>>>

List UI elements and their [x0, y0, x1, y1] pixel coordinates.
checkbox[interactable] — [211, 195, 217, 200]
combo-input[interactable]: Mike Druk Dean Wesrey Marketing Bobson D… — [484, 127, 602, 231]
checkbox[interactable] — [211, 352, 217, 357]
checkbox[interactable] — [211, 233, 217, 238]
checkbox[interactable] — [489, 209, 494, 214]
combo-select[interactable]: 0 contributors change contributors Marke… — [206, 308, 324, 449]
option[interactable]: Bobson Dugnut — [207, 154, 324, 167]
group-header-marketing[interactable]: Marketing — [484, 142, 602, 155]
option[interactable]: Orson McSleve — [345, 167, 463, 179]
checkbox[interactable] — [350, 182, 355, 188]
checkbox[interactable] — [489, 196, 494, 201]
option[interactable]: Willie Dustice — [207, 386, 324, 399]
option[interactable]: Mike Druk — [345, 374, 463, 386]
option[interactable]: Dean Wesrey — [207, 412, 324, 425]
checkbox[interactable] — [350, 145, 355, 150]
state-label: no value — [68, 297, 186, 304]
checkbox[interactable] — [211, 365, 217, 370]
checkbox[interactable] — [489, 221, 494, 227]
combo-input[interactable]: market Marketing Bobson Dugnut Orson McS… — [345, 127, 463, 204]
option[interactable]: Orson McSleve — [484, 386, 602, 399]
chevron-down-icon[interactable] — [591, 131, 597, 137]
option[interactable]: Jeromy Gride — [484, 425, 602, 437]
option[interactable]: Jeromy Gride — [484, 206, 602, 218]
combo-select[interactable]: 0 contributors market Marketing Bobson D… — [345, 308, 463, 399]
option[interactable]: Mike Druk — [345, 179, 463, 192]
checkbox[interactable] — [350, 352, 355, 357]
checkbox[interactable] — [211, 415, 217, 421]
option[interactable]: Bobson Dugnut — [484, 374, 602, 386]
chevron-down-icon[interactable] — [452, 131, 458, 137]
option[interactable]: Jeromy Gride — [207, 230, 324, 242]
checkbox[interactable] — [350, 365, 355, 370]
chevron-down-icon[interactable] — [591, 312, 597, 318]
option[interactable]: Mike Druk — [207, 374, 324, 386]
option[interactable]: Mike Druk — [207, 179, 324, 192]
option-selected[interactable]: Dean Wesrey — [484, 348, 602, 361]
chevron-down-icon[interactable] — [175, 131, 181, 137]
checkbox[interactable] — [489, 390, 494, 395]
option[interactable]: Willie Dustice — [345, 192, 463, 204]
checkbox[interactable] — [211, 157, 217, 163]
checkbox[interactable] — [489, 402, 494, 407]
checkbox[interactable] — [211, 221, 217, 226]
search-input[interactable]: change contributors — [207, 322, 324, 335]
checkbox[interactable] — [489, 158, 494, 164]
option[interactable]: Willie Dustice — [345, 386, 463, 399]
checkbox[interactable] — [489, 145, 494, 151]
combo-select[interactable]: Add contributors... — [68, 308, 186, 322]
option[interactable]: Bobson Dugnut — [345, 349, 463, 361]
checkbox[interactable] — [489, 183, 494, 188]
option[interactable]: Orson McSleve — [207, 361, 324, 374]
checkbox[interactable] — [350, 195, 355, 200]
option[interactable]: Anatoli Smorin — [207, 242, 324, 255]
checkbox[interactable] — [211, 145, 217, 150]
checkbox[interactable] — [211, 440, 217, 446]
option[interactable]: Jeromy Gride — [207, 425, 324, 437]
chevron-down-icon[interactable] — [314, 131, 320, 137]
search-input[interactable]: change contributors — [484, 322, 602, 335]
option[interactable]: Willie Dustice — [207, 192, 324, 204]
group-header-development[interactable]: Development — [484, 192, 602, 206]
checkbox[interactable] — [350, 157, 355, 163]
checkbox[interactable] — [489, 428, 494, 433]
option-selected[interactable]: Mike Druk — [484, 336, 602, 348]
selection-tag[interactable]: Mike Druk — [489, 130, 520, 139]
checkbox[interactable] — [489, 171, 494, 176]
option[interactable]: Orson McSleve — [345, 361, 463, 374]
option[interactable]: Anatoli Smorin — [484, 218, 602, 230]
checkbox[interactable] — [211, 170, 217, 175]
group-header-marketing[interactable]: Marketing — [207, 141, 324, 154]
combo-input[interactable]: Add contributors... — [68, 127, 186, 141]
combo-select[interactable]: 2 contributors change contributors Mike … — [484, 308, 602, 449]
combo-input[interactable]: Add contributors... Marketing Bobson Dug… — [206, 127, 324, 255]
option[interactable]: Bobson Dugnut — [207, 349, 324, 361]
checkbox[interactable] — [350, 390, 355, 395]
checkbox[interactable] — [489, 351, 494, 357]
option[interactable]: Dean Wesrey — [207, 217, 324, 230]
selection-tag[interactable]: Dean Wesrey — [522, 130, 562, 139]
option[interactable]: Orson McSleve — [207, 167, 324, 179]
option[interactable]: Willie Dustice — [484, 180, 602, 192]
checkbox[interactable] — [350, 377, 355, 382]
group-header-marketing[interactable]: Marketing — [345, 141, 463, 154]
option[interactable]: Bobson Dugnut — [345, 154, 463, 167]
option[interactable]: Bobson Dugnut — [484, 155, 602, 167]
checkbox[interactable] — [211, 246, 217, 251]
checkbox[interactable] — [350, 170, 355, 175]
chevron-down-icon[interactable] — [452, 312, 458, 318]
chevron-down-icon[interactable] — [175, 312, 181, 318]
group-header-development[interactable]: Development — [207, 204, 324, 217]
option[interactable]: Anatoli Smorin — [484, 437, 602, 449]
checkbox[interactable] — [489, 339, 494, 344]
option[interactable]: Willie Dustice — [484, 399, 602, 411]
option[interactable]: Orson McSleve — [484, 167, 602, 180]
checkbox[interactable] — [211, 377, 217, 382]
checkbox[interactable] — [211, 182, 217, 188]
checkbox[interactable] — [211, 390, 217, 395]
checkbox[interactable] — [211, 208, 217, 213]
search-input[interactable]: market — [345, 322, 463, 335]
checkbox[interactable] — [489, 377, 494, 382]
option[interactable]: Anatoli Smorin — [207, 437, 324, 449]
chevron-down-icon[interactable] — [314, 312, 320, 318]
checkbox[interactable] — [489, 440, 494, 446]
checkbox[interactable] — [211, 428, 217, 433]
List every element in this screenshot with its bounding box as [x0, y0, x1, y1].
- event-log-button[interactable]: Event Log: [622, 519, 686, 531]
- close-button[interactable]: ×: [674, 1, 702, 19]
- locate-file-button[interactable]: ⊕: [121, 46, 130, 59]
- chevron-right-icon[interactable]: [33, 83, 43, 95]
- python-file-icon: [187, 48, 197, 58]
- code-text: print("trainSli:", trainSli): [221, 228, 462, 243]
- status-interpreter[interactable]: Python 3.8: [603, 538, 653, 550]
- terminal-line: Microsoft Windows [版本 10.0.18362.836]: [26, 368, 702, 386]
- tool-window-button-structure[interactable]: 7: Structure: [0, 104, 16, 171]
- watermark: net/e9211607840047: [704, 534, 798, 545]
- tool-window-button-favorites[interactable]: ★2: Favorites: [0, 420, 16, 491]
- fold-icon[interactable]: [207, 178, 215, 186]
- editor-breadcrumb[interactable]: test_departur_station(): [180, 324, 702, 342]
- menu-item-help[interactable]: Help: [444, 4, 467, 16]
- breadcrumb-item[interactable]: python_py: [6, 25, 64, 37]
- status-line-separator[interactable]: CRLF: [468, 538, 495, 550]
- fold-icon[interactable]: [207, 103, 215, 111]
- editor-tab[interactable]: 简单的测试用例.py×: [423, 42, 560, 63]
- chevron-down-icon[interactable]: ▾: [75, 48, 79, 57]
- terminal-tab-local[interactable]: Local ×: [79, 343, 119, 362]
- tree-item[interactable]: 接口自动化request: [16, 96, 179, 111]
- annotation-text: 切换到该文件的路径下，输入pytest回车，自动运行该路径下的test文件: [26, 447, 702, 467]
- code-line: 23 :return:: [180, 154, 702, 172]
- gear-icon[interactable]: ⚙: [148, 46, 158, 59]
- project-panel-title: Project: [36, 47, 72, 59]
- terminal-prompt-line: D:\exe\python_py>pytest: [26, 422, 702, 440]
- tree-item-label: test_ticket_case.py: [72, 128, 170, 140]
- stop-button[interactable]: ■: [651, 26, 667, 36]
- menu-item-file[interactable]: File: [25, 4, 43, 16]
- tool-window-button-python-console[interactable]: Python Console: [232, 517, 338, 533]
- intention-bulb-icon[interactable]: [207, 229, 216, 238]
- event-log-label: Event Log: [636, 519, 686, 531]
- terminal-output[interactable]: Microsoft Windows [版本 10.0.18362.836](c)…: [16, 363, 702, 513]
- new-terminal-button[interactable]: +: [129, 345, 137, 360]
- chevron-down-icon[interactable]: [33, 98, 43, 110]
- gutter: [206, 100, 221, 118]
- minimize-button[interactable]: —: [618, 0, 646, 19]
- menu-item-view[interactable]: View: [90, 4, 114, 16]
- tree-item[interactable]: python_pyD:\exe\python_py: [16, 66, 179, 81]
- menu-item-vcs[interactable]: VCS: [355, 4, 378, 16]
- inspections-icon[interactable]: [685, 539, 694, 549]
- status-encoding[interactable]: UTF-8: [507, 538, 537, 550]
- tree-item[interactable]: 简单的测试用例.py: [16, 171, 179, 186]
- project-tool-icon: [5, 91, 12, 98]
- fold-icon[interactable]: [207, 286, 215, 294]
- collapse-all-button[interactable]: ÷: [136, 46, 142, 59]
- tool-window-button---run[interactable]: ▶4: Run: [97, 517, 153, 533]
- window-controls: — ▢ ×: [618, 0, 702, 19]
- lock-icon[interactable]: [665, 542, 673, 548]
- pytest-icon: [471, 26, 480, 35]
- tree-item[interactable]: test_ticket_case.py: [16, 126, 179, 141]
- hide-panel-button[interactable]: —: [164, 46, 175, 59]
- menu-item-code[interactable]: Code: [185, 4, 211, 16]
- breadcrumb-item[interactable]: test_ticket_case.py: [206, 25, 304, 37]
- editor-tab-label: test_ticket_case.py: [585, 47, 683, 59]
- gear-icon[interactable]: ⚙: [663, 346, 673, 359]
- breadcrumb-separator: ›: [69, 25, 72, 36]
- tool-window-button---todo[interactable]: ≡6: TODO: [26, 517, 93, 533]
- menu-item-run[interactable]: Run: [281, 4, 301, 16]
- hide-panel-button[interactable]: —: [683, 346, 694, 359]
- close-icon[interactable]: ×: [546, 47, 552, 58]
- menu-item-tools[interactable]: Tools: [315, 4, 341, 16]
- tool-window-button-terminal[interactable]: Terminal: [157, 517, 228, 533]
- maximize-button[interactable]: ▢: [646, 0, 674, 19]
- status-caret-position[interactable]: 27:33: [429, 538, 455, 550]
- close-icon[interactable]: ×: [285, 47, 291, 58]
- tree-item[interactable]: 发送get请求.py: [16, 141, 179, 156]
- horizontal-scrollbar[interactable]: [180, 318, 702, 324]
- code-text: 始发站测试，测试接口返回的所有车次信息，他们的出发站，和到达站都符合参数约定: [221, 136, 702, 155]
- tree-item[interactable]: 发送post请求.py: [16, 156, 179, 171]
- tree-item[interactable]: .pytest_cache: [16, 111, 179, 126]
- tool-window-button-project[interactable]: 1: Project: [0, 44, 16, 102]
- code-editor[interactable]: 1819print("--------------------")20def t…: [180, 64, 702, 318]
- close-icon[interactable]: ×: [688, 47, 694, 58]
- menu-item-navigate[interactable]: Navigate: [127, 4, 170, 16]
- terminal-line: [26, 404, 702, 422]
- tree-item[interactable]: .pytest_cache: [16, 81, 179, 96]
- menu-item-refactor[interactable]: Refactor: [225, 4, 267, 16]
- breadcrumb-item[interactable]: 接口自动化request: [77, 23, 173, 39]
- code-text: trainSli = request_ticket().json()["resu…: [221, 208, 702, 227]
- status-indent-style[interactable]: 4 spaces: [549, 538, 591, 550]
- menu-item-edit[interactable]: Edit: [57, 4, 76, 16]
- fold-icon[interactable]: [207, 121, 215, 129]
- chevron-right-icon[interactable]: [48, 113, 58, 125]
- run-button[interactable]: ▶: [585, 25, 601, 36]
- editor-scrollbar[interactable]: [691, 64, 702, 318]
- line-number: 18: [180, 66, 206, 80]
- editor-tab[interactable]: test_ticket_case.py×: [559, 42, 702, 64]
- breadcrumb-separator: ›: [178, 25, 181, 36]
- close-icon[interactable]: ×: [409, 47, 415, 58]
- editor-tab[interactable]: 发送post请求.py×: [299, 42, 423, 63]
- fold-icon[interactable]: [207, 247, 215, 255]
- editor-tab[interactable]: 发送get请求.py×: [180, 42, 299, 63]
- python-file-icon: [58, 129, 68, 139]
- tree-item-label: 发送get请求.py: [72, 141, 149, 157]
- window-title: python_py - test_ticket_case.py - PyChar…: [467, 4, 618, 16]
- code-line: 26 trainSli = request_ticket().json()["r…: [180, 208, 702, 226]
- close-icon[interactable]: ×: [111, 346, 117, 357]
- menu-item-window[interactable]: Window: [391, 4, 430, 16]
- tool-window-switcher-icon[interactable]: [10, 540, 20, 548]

<<<

• _What is expected_: Scan the material above for the word "group", and copy each line where it appears.

• _Solution to this task_:
group-header-marketing[interactable]: Marketing — [484, 142, 602, 155]
group-header-development[interactable]: Development — [484, 192, 602, 206]
group-header-marketing[interactable]: Marketing — [207, 141, 324, 154]
group-header-marketing[interactable]: Marketing — [345, 141, 463, 154]
group-header-development[interactable]: Development — [207, 204, 324, 217]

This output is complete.